またまた電車に揺られて家に帰ると、今度は5歳と2歳の姉妹がいて、いつも通りたくさん笑って、たくさん泣いている。
少しずつ死に近づいていく母と、生きる力が溢れている子どもたちを行き来する自分。落差がありすぎてどうしたって、生きることや死ぬことについて考える時間が増えてしまう。布団に入って、眠りにつくまでの時間、表裏一体である生と死について思いを巡らせた。
「せっかく生きるなら楽しい方がいい」と思うように
中学の国語で、平家物語の冒頭を初めて知った時のことを思い出す。
「祇園精舎の鐘の声、諸行無常の響きあり、沙羅双樹の花の色、盛者必衰の理をあらわす」
文の美しさと、残酷な理の対比に強い衝撃を受けた。
誰もが皆、盛者も必衰するのだ。生きる以上、死はやってくる。生きる物はそれを繰り返して、命をつないでいるのだ。そうか、そうだよな。じゃあ生きるってなんだろう。何のために生きるんだろう。そんなことを考えるのは人間だけだろうから、この悩みは人間の贅沢だろうか。
中学の時も今も、死は怖いけど、心境は少し変わった。
ただ漠然と怖くて目を背けていたのが、「せっかく生きるなら楽しい方がいい」と思うようになった。何か劇的な変化が自分に起こったわけではなく、たぶん、あまりにも絶対的な死を、ほんのちょっとずつ受け入れているのだと思う。
棋力は下り坂に入っていくのだろう
私は今年35歳になり、72歳で亡くなった母の、ほぼ半分だ。
人生の折り返し地点であり、時間が経てば経つほど、成長するよりは退化することの方が多くなっていく。将棋も、緩やかだとしても、棋力は下り坂に入っていくのだろう。勝ち負けの世界で、それを受け入れていくのは、たぶんかなり厳しい。しかしそれもおそらく、誰もが抗いながら受け入れていくのだろう。

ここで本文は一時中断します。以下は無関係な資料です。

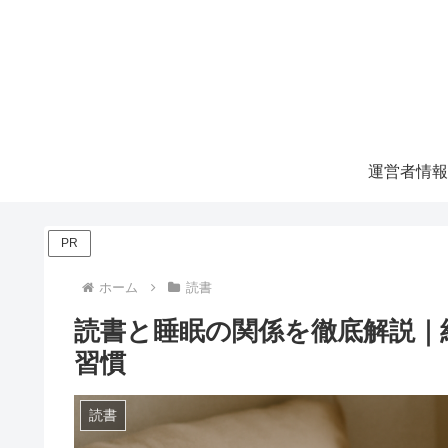
運営者情報
PR
ホーム
読書
読書と睡眠の関係を徹底解説｜
習慣
読書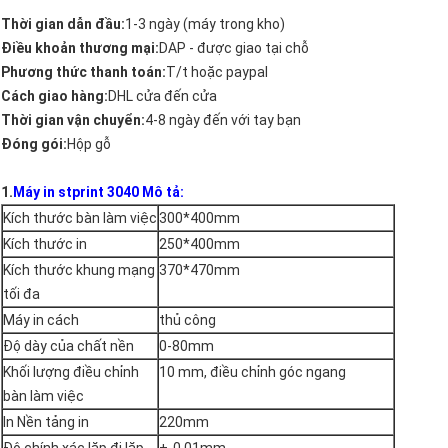
Thời gian dẫn đầu:
1-3 ngày (máy trong kho)
Điều khoản thương mại:
DAP - được giao tại chỗ
Phương thức thanh toán:
T/t hoặc paypal
Cách giao hàng:
DHL cửa đến cửa
Thời gian vận chuyển:
4-8 ngày đến với tay bạn
Đóng gói:
Hộp gỗ
1.
Máy in stprint 3040 Mô tả:
Kích thước bàn làm việc
300*400mm
Kích thước in
250*400mm
Kích thước khung mạng
370*470mm
tối đa
Máy in cách
thủ công
Độ dày của chất nền
0-80mm
Khối lượng điều chỉnh
10 mm, điều chỉnh góc ngang
bàn làm việc
In Nền tảng in
220mm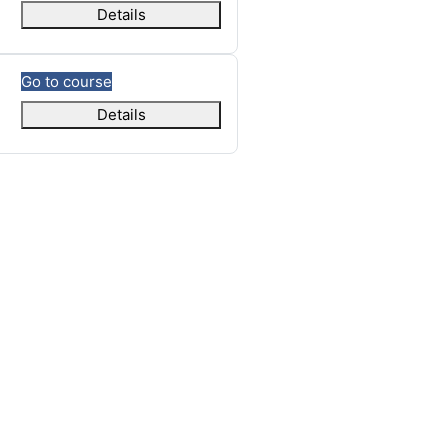
Details
Go to course
Details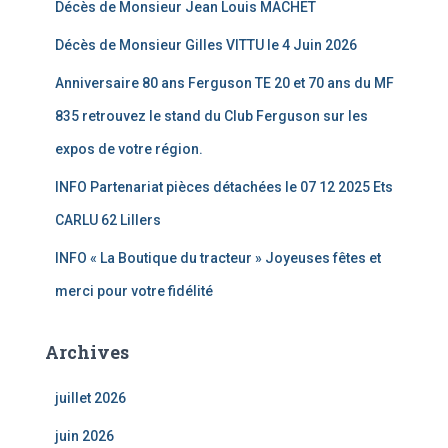
Décès de Monsieur Jean Louis MACHET
Décès de Monsieur Gilles VITTU le 4 Juin 2026
Anniversaire 80 ans Ferguson TE 20 et 70 ans du MF
835 retrouvez le stand du Club Ferguson sur les
expos de votre région.
INFO Partenariat pièces détachées le 07 12 2025 Ets
CARLU 62 Lillers
INFO « La Boutique du tracteur » Joyeuses fêtes et
merci pour votre fidélité
Archives
juillet 2026
juin 2026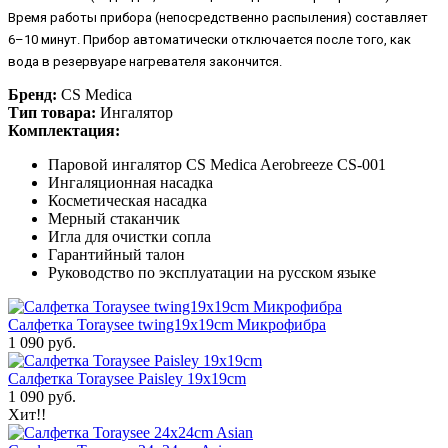
Время работы прибора (непосредственно распыления) составляет
6–10 минут. Прибор автоматически отключается после того, как
вода в резервуаре нагревателя закончится.
Бренд:
CS Medica
Тип товара:
Ингалятор
Комплектация:
Паровой ингалятор CS Medica Aerobreeze CS-001
Ингаляционная насадка
Косметическая насадка
Мерный стаканчик
Игла для очистки сопла
Гарантийный талон
Руководство по эксплуатации на русском языке
Салфетка Toraysee twing19x19cm Микрофибра
1 090 руб.
Салфетка Toraysee Paisley 19x19cm
1 090 руб.
Хит!!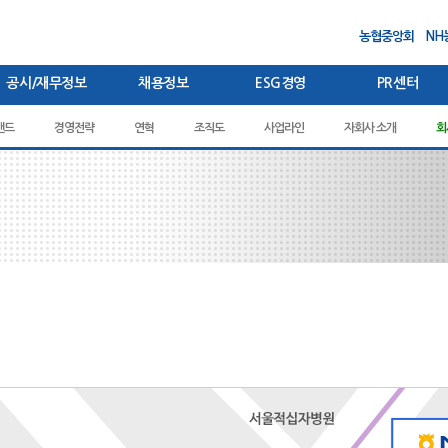
농협중앙회
NH
공시/재무정보
채용정보
ESG경영
PR센터
랜드
경영공시
관련규정
경영전략
감사보고서
새소식/보도자료
이사회 공시
채용절차
연혁
영업보고서
그룹 브랜드 소개
조직도
복지제도
ESG경영체계
윤리헌장
Site Map
재무상태표
사업라인
입찰공고
윤리강령
ESG성과
고객정보 취급방침
자회사 소개
포괄손익계산서
광고
임직원 
ESG 
회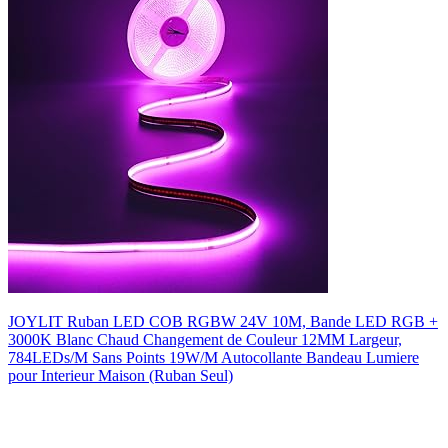
JOYLIT Ruban LED COB RGBW 24V 10M, Bande LED RGB +
3000K Blanc Chaud Changement de Couleur 12MM Largeur,
784LEDs/M Sans Points 19W/M Autocollante Bandeau Lumiere
pour Interieur Maison (Ruban Seul)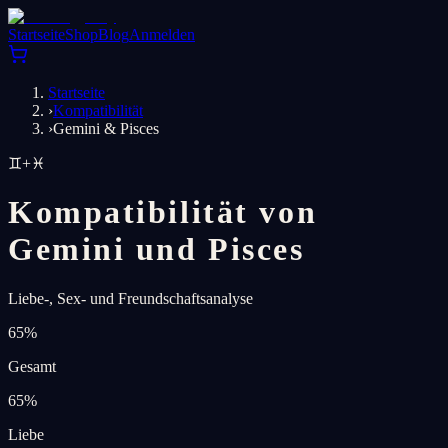
Startseite
Shop
Blog
Anmelden
Startseite
›
Kompatibilität
›
Gemini & Pisces
♊
+
♓
Kompatibilität von
Gemini und Pisces
Liebe-, Sex- und Freundschaftsanalyse
65
%
Gesamt
65
%
Liebe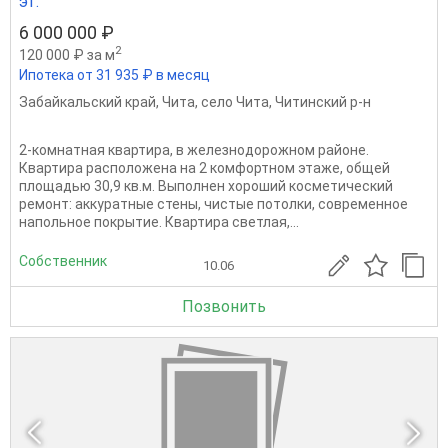
эт.
6 000 000 ₽
2
120 000 ₽ за м
Ипотека от 31 935 ₽ в месяц
Забайкальский край
,
Чита
,
село Чита
,
Читинский р-н
2-комнатная квартира, в железнодорожном районе.
Квартира расположена на 2 комфортном этаже, общей
площадью 30,9 кв.м. Выполнен хороший косметический
ремонт: аккуратные стены, чистые потолки, современное
напольное покрытие. Квартира светлая,...
Собственник
10.06
Позвонить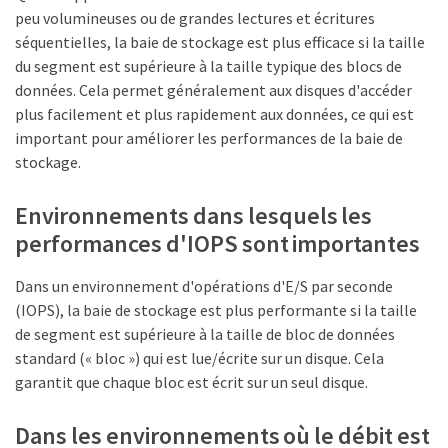
peu volumineuses ou de grandes lectures et écritures
séquentielles, la baie de stockage est plus efficace si la taille
du segment est supérieure à la taille typique des blocs de
données. Cela permet généralement aux disques d'accéder
plus facilement et plus rapidement aux données, ce qui est
important pour améliorer les performances de la baie de
stockage.
Environnements dans lesquels les
performances d'IOPS sont importantes
Dans un environnement d'opérations d'E/S par seconde
(IOPS), la baie de stockage est plus performante si la taille
de segment est supérieure à la taille de bloc de données
standard (« bloc ») qui est lue/écrite sur un disque. Cela
garantit que chaque bloc est écrit sur un seul disque.
Dans les environnements où le débit est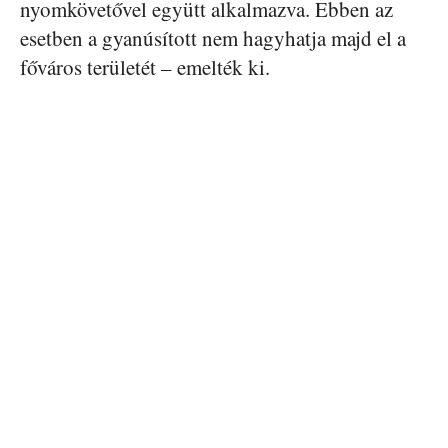
nyomkövetővel együtt alkalmazva. Ebben az
esetben a gyanúsított nem hagyhatja majd el a
főváros területét – emelték ki.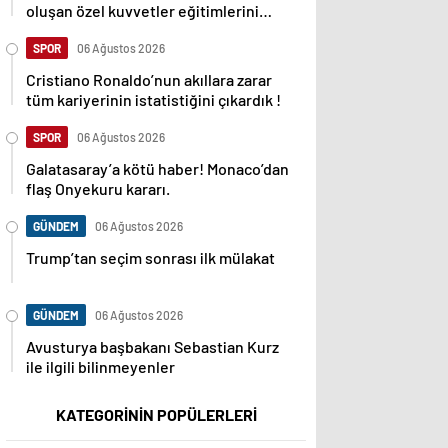
oluşan özel kuvvetler eğitimlerini
başlattı.
SPOR
06 Ağustos 2026
Cristiano Ronaldo’nun akıllara zarar
tüm kariyerinin istatistiğini çıkardık !
SPOR
06 Ağustos 2026
Galatasaray’a kötü haber! Monaco’dan
flaş Onyekuru kararı.
GÜNDEM
06 Ağustos 2026
Trump’tan seçim sonrası ilk mülakat
GÜNDEM
06 Ağustos 2026
Avusturya başbakanı Sebastian Kurz
ile ilgili bilinmeyenler
KATEGORİNİN POPÜLERLERİ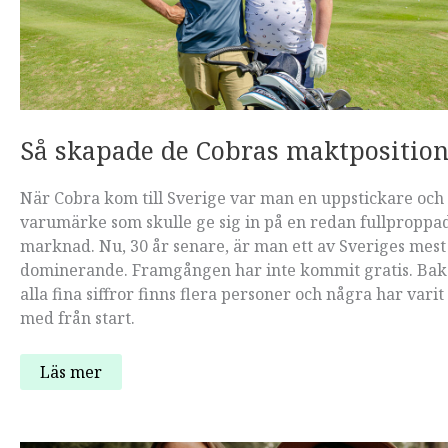
också
roligare!”
Så skapade de Cobras maktpositio
När Cobra kom till Sverige var man en uppstickare och 
varumärke som skulle ge sig in på en redan fullproppa
marknad. Nu, 30 år senare, är man ett av Sveriges mest
dominerande. Framgången har inte kommit gratis. Ba
alla fina siffror finns flera personer och några har varit
med från start.
Så
Läs mer
skapade
de
Cobras
maktposition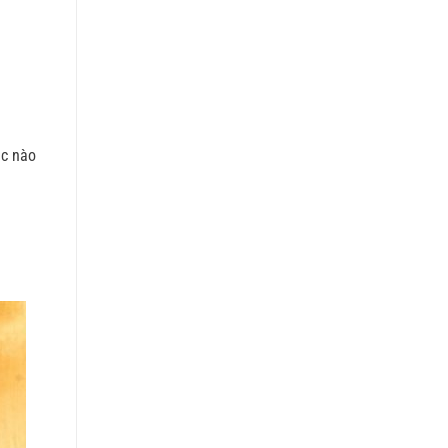
úc nào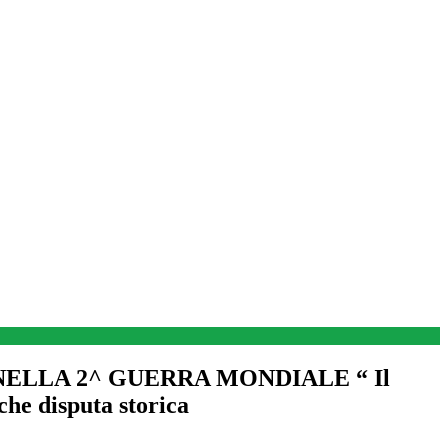
ELLA 2^ GUERRA MONDIALE “ Il
che disputa storica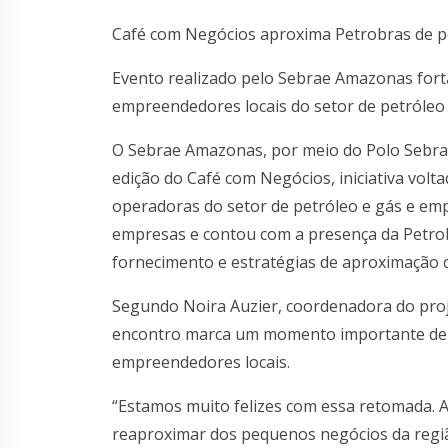
Café com Negócios aproxima Petrobras de 
Evento realizado pelo Sebrae Amazonas fort
empreendedores locais do setor de petróleo
O Sebrae Amazonas, por meio do Polo Sebrae
edição do Café com Negócios, iniciativa vol
operadoras do setor de petróleo e gás e empr
empresas e contou com a presença da Petro
fornecimento e estratégias de aproximação 
Segundo Noira Auzier, coordenadora do proj
encontro marca um momento importante de 
empreendedores locais.
“Estamos muito felizes com essa retomada. A
reaproximar dos pequenos negócios da regi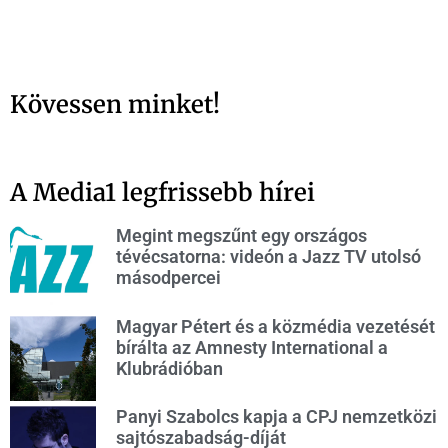
Kövessen minket!
A Media1 legfrissebb hírei
Megint megszűnt egy országos
tévécsatorna: videón a Jazz TV utolsó
másodpercei
Magyar Pétert és a közmédia vezetését
bírálta az Amnesty International a
Klubrádióban
Panyi Szabolcs kapja a CPJ nemzetközi
sajtószabadság-díját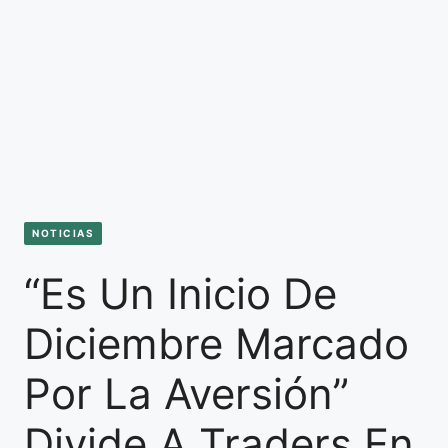
NOTICIAS
“Es Un Inicio De
Diciembre Marcado
Por La Aversión”
Divide A Traders En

諦めることと受け入れることは、似ているけど、気持ち的には違う。事実を受け入れた上で、死を迎えるまでどうやって生きていくかは、その人が選べる。
最後に額に手を乗せ、「お疲れ様でした」と声を掛けた
自分がこの世を去る時に、何を思うだろう。
10年、20年、その時々で思っていることは変わるだろうけど、少なくとも人生の半分くらいは将棋を指して生きているから、誰かが自分の棋譜を並べてくれたら嬉しいはずだ。並べたいと思われるような将棋を、指したい。
母はどういう人生だったのだろう。
最後に額に手を乗せ、「お疲れ様でした」と声を掛けた。
葬式が終わり、桜が咲いた。
春が来る度に桜は咲いて、散っていき、私たちはそれを美しいと感じる。
子どもと散歩していると、「こんなに切って大丈夫なの?」と思うほど短く剪定された紫陽花の枝から、きれいな緑色の新芽が上へ上へと伸びていた。